Common treatments for phobias include, otherwise know as antidepressants and beta-blockers, which decrease physical symptoms by blocking adrenaline effects (rapid heart beat.) Phobias are sometimes treated with benzodiazepines, which help with relaxation. Other therapists use virtual reality or imagery exercise to desensitize patients. Cognitive behavioral therapy can help a patient understand the cycle of fear, its triggers, and reactions. Patients can help the therapist, and each other in group settings, to make a plan to change extreme thought patterns and behaviors.

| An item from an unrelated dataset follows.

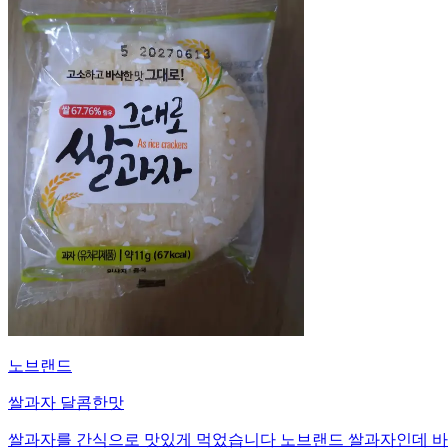
노브랜드
쌀과자 달콤한맛
쌀과자를 간식으로 맛있게 먹었습니다 노브랜드 쌀과자인데 바삭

A treatment called Eye Movement Desensitization and Reprocessing is sometimes used, an eight-phase approach which processes stored memory. The client recalls the disturbing memory while focusing therapist-directed bilateral stimulation such as lateral eye movement, hand-tapping, or bilateral auditory tones. EMDR uses elements of psychodynamic, cognitive, interpersonal, experiential, physiological, and somatic therapies. Hypnosis and neurolinguistic programming are also sometimes used. Neurolinguistic programming is a psychotherapy that encourages successful patterns of behavior and thought patterns. It encourages self-awareness, effective communication, and change in mental and emotional behavior. Emotional Freedom Technique, an alternative psychotherapy, uses tapping on acupuncture points while the patient focuses on traumatic memories. Sometimes therapists suggest multiple treatments.

Prevention of phobias takes a few simple steps with children such as being honest about and not trivializing a child's fears. Let the child know that you are there to help overcome their fears by offering support. If therapy is needed, be sure to research reputable counselors. Encourage children to breathe deeply and repeat positive statements when frightened. Have them rate fears on a scale of 1 to 10 so fears appear less overwhelming. Examine your own fears if you feel that you are projecting them onto your child. You both can benefit from combined or family therapy with a specialized, understanding therapist who can develop a plan for dealing with or extinction of fears. Do not feel ashamed of your fears; sometimes, intuition is a powerful warning signal of issues that need work. We all have fears and have had fearful experiences. If yours are taking over your life, do not be afraid to ask for help.